Extracted data entries:
**********

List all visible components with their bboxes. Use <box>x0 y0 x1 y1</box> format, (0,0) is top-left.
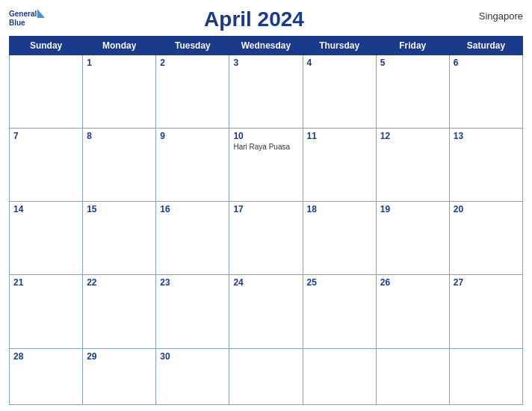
calendar-cell <box>376 348 449 405</box>
calendar-cell: 20 <box>449 202 522 275</box>
header-tuesday: Tuesday <box>156 37 229 55</box>
day-number: 22 <box>87 277 152 288</box>
calendar-cell: 18 <box>303 202 376 275</box>
svg-text:Blue: Blue <box>9 19 25 27</box>
calendar-cell: 4 <box>303 55 376 129</box>
day-number: 4 <box>307 58 372 68</box>
calendar-cell: 14 <box>10 202 83 275</box>
calendar-cell: 25 <box>303 275 376 348</box>
day-number: 26 <box>380 277 445 288</box>
day-number: 5 <box>380 58 445 68</box>
day-number: 29 <box>87 351 152 362</box>
calendar-cell: 5 <box>376 55 449 129</box>
calendar-week-row: 78910Hari Raya Puasa111213 <box>10 129 523 202</box>
title-block: April 2024 <box>45 7 463 31</box>
calendar-cell: 16 <box>156 202 229 275</box>
calendar-cell: 2 <box>156 55 229 129</box>
calendar-cell <box>10 55 83 129</box>
calendar-cell: 8 <box>83 129 156 202</box>
header-wednesday: Wednesday <box>229 37 303 55</box>
calendar-cell: 23 <box>156 275 229 348</box>
calendar-header: General Blue April 2024 Singapore <box>9 7 523 31</box>
calendar-page: General Blue April 2024 Singapore Sunday… <box>0 0 532 411</box>
logo-icon: General Blue <box>9 7 45 28</box>
calendar-cell: 29 <box>83 348 156 405</box>
calendar-week-row: 21222324252627 <box>10 275 523 348</box>
calendar-cell: 26 <box>376 275 449 348</box>
calendar-cell: 9 <box>156 129 229 202</box>
day-number: 13 <box>454 131 519 141</box>
day-number: 10 <box>233 131 298 141</box>
day-number: 1 <box>87 58 152 68</box>
header-saturday: Saturday <box>449 37 522 55</box>
day-number: 9 <box>160 131 225 141</box>
day-number: 14 <box>13 204 78 214</box>
region-label: Singapore <box>463 7 523 22</box>
day-number: 20 <box>454 204 519 214</box>
day-number: 7 <box>13 131 78 141</box>
day-number: 2 <box>160 58 225 68</box>
calendar-cell: 15 <box>83 202 156 275</box>
calendar-cell: 10Hari Raya Puasa <box>229 129 303 202</box>
event-label: Hari Raya Puasa <box>233 143 298 151</box>
calendar-cell: 11 <box>303 129 376 202</box>
header-friday: Friday <box>376 37 449 55</box>
day-number: 12 <box>380 131 445 141</box>
calendar-title: April 2024 <box>204 7 304 31</box>
day-number: 17 <box>233 204 298 214</box>
header-sunday: Sunday <box>10 37 83 55</box>
day-number: 8 <box>87 131 152 141</box>
day-number: 11 <box>307 131 372 141</box>
header-monday: Monday <box>83 37 156 55</box>
calendar-cell: 27 <box>449 275 522 348</box>
calendar-cell: 24 <box>229 275 303 348</box>
calendar-cell: 7 <box>10 129 83 202</box>
day-number: 27 <box>454 277 519 288</box>
calendar-cell: 1 <box>83 55 156 129</box>
day-number: 30 <box>160 351 225 362</box>
day-number: 24 <box>233 277 298 288</box>
day-number: 18 <box>307 204 372 214</box>
days-header-row: Sunday Monday Tuesday Wednesday Thursday… <box>10 37 523 55</box>
day-number: 3 <box>233 58 298 68</box>
day-number: 23 <box>160 277 225 288</box>
calendar-table: Sunday Monday Tuesday Wednesday Thursday… <box>9 36 523 405</box>
day-number: 25 <box>307 277 372 288</box>
svg-marker-2 <box>37 9 45 18</box>
calendar-cell: 28 <box>10 348 83 405</box>
calendar-cell: 19 <box>376 202 449 275</box>
day-number: 19 <box>380 204 445 214</box>
calendar-cell: 6 <box>449 55 522 129</box>
calendar-week-row: 282930 <box>10 348 523 405</box>
logo: General Blue <box>9 7 45 28</box>
calendar-cell: 12 <box>376 129 449 202</box>
calendar-week-row: 14151617181920 <box>10 202 523 275</box>
calendar-cell: 21 <box>10 275 83 348</box>
calendar-cell: 3 <box>229 55 303 129</box>
calendar-cell <box>449 348 522 405</box>
header-thursday: Thursday <box>303 37 376 55</box>
calendar-cell: 22 <box>83 275 156 348</box>
svg-text:General: General <box>9 10 37 18</box>
day-number: 15 <box>87 204 152 214</box>
day-number: 6 <box>454 58 519 68</box>
day-number: 16 <box>160 204 225 214</box>
day-number: 21 <box>13 277 78 288</box>
calendar-cell <box>229 348 303 405</box>
calendar-week-row: 123456 <box>10 55 523 129</box>
day-number: 28 <box>13 351 78 362</box>
calendar-cell: 30 <box>156 348 229 405</box>
calendar-cell <box>303 348 376 405</box>
calendar-cell: 17 <box>229 202 303 275</box>
calendar-cell: 13 <box>449 129 522 202</box>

**********

- **Aim of the exercise**: Within the entries above, work out how many lines contain the word "Wednesday". The number alone is the answer.

- **Exercise response**: 3